What this task involves >>
Copy out the listing below exactly, please, and skip any pictures.

Start of Block

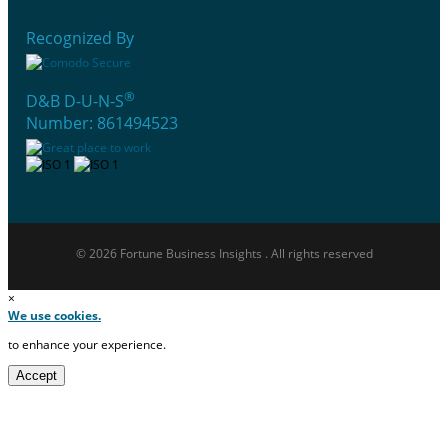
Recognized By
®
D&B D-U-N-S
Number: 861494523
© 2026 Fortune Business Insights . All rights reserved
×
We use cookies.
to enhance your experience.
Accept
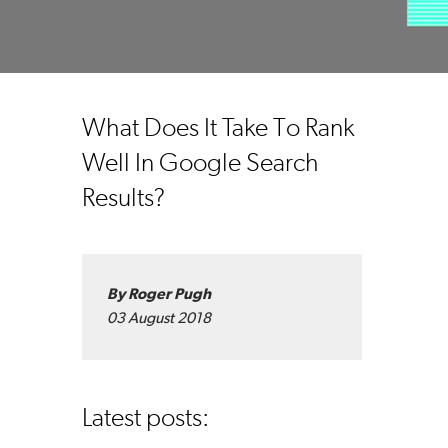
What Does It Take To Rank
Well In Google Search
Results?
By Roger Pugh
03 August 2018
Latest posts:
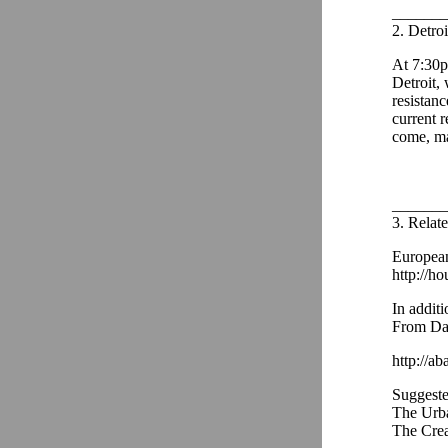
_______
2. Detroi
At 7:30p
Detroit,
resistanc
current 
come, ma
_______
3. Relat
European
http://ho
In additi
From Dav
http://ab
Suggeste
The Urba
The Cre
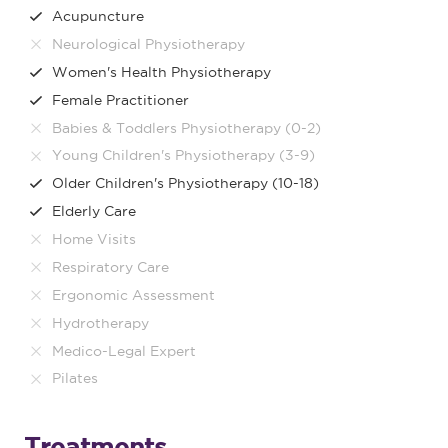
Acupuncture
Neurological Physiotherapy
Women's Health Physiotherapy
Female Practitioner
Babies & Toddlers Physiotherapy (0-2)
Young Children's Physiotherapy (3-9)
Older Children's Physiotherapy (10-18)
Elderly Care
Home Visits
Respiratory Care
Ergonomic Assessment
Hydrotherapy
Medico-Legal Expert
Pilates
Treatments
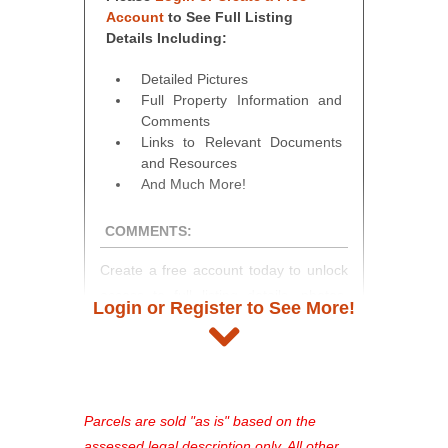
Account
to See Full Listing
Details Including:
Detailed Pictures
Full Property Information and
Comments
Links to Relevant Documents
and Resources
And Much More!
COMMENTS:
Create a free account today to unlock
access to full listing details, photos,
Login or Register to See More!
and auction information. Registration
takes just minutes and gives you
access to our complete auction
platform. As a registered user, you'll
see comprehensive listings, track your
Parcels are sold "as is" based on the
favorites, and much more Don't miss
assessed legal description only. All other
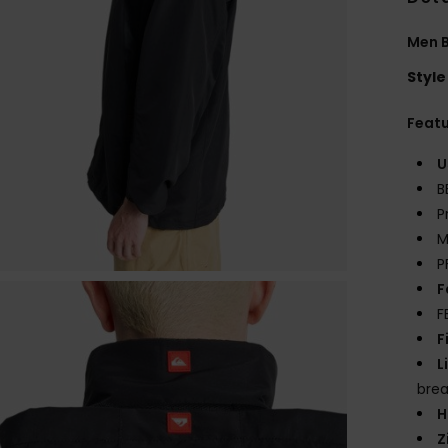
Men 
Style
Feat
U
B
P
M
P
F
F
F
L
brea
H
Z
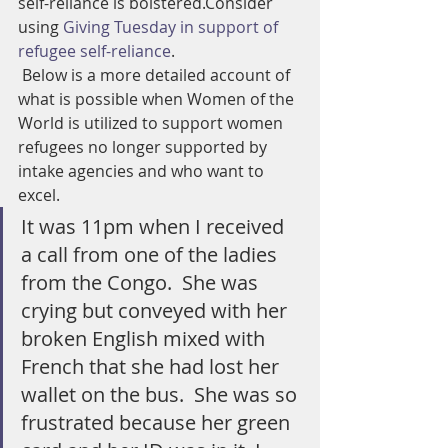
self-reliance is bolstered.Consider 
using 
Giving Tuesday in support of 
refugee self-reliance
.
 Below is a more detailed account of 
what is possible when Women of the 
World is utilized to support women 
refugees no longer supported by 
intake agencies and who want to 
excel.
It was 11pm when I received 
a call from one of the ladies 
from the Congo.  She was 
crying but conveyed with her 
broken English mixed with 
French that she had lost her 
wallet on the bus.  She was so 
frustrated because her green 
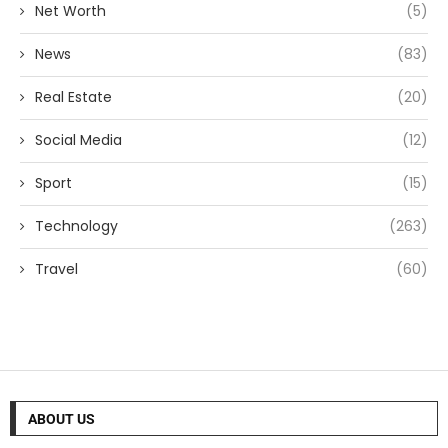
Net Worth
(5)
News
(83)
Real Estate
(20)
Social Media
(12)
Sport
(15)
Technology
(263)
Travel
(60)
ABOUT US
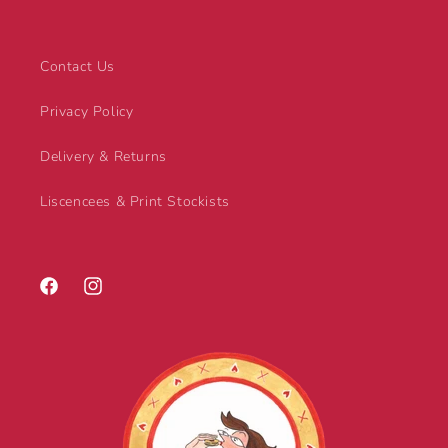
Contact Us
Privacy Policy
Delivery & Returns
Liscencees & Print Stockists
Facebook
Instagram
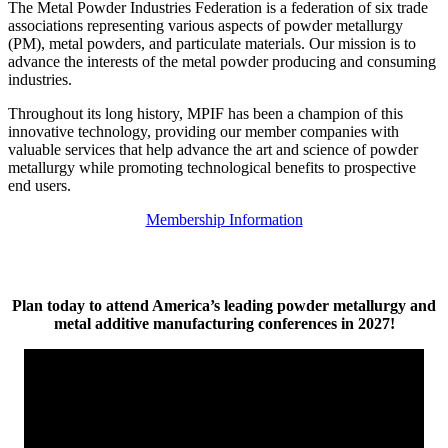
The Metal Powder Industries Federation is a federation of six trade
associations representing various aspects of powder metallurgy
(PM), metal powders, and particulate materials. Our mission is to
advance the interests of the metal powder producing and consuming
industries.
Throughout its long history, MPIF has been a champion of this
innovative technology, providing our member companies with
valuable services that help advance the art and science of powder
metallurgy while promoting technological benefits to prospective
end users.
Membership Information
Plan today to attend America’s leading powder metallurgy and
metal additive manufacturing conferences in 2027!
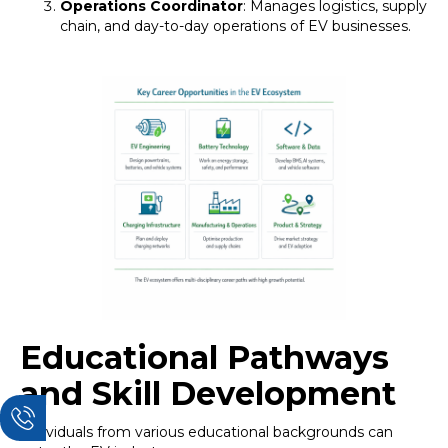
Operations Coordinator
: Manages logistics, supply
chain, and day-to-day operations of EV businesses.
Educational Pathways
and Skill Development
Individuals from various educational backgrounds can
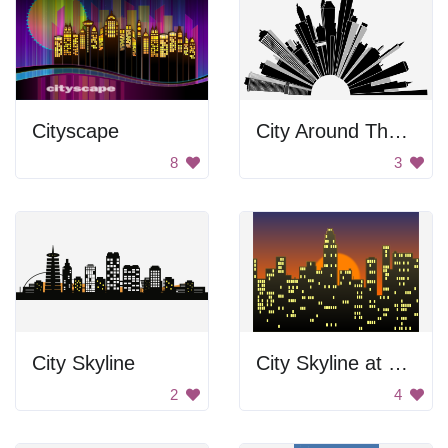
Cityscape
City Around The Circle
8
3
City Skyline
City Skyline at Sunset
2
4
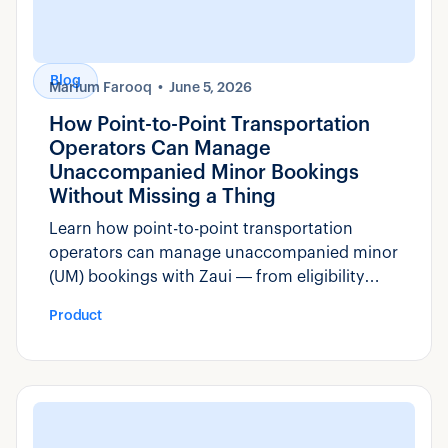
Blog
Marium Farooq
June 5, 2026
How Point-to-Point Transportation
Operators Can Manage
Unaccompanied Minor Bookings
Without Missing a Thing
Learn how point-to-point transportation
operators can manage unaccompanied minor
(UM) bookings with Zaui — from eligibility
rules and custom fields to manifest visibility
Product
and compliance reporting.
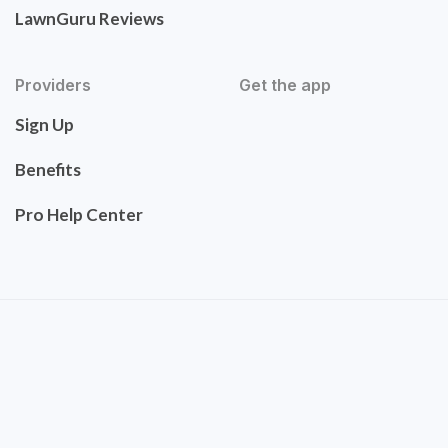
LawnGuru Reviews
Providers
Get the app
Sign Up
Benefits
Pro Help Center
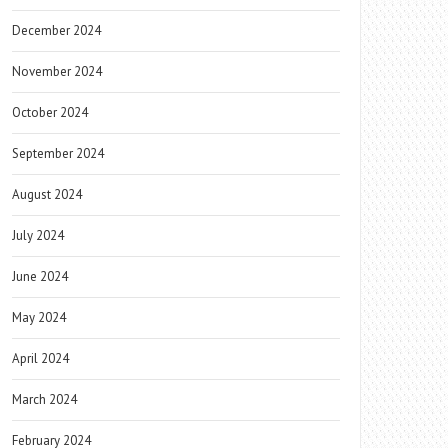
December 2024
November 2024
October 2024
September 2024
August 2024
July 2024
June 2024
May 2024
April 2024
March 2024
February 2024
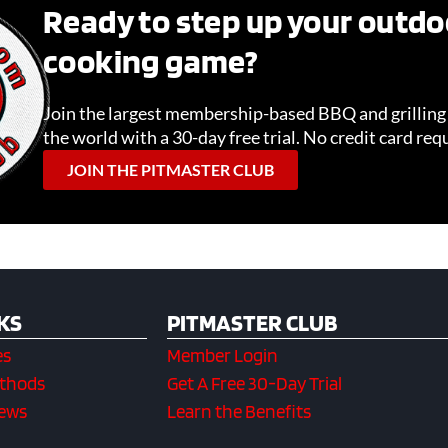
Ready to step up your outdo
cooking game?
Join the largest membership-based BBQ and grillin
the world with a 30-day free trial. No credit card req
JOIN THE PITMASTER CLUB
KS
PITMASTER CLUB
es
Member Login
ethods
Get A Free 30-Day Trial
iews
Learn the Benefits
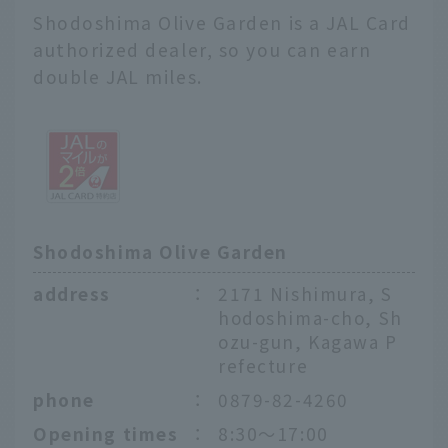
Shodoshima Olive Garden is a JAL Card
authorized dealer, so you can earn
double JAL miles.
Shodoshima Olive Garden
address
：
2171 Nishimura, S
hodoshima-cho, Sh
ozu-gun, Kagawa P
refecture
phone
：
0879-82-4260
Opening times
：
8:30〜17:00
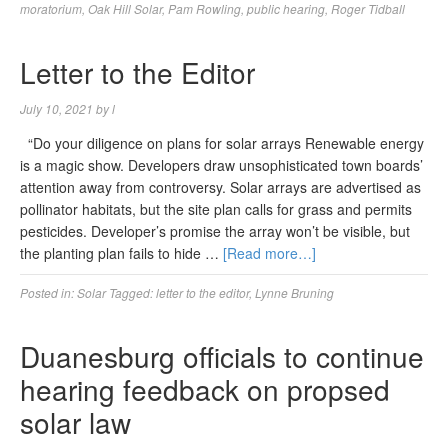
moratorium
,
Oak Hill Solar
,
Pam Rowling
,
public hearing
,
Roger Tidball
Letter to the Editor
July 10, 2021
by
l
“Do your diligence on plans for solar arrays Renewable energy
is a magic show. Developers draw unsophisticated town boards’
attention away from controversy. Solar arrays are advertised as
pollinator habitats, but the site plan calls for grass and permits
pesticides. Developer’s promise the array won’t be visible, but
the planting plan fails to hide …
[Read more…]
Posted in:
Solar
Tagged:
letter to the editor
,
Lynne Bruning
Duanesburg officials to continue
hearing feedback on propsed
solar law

End of Block

Answer to the exercise >>
Recognized By
®
D&B D-U-N-S
Number: 861494523
© 2026 Fortune Business Insights . All rights reserved
×
We use cookies.
to enhance your experience.
Accept
What Does It Take To Rank
Well In Google Search
Results?
By Roger Pugh
03 August 2018
Latest posts:
_______
2. Detroi
At 7:30p
Detroit,
resistanc
current 
come, ma
_______
3. Relat
European
http://ho
In additi
From Dav
http://ab
Suggeste
The Urba
The Cre
Acupuncture
Neurological Physiotherapy
Women's Health Physiotherapy
Female Practitioner
Babies & Toddlers Physiotherapy (0-2)
Young Children's Physiotherapy (3-9)
Older Children's Physiotherapy (10-18)
Elderly Care
Home Visits
Respiratory Care
Ergonomic Assessment
Hydrotherapy
Medico-Legal Expert
Pilates
Treatments
Account
to See Full Listing
Details Including:
Detailed Pictures
Full Property Information and
Comments
Links to Relevant Documents
and Resources
And Much More!
COMMENTS:
Create a free account today to unlock
access to full listing details, photos,
Login or Register to See More!
and auction information. Registration
takes just minutes and gives you
access to our complete auction
platform. As a registered user, you'll
see comprehensive listings, track your
Parcels are sold "as is" based on the
favorites, and much more Don't miss
assessed legal description only. All other
Men 
Style
Feat
U
B
P
M
P
F
F
F
L
brea
H
Z
self-reliance is bolstered.Consider 
using 
Giving Tuesday in support of 
refugee self-reliance
.
 Below is a more detailed account of 
what is possible when Women of the 
World is utilized to support women 
refugees no longer supported by 
intake agencies and who want to 
excel.
It was 11pm when I received 
a call from one of the ladies 
from the Congo.  She was 
crying but conveyed with her 
broken English mixed with 
French that she had lost her 
wallet on the bus.  She was so 
frustrated because her green 
Net Worth
(5)
News
(83)
Real Estate
(20)
Social Media
(12)
Sport
(15)
Technology
(263)
Travel
(60)
ABOUT US
Contact Us
Privacy Policy
Delivery & Returns
Liscencees & Print Stockists
Facebook
Instagram
The Metal Powder Industries Federation is a federation of six trade
associations representing various aspects of powder metallurgy
(PM), metal powders, and particulate materials. Our mission is to
advance the interests of the metal powder producing and consuming
industries.
Throughout its long history, MPIF has been a champion of this
innovative technology, providing our member companies with
valuable services that help advance the art and science of powder
metallurgy while promoting technological benefits to prospective
end users.
Membership Information
Plan today to attend America’s leading powder metallurgy and
metal additive manufacturing conferences in 2027!
Operations Coordinator
: Manages logistics, supply
chain, and day-to-day operations of EV businesses.
Educational Pathways
and Skill Development
Individuals from various educational backgrounds can
Cityscape
City Around The Circle
8
3
City Skyline
City Skyline at Sunset
2
4
Blog
Marium Farooq
June 5, 2026
How Point-to-Point Transportation
Operators Can Manage
Unaccompanied Minor Bookings
Without Missing a Thing
Learn how point-to-point transportation
operators can manage unaccompanied minor
(UM) bookings with Zaui — from eligibility
rules and custom fields to manifest visibility
Product
and compliance reporting.
LawnGuru Reviews
Providers
Get the app
Sign Up
Benefits
Pro Help Center
December 2024
November 2024
October 2024
September 2024
August 2024
July 2024
June 2024
May 2024
April 2024
March 2024
February 2024
Ready to step up your outdo
cooking game?
Join the largest membership-based BBQ and grillin
the world with a 30-day free trial. No credit card req
JOIN THE PITMASTER CLUB
KS
PITMASTER CLUB
es
Member Login
ethods
Get A Free 30-Day Trial
iews
Learn the Benefits
Shodoshima Olive Garden is a JAL Card
authorized dealer, so you can earn
double JAL miles.
Shodoshima Olive Garden
address
：
2171 Nishimura, S
hodoshima-cho, Sh
ozu-gun, Kagawa P
refecture
phone
：
0879-82-4260
Opening times
：
8:30〜17:00
moratorium
,
Oak Hill Solar
,
Pam Rowling
,
public hearing
,
Roger Tidball
Letter to the Editor
July 10, 2021
by
l
“Do your diligence on plans for solar arrays Renewable energy
is a magic show. Developers draw unsophisticated town boards’
attention away from controversy. Solar arrays are advertised as
pollinator habitats, but the site plan calls for grass and permits
pesticides. Developer’s promise the array won’t be visible, but
the planting plan fails to hide …
[Read more…]
Posted in:
Solar
Tagged:
letter to the editor
,
Lynne Bruning
Duanesburg officials to continue
hearing feedback on propsed
solar law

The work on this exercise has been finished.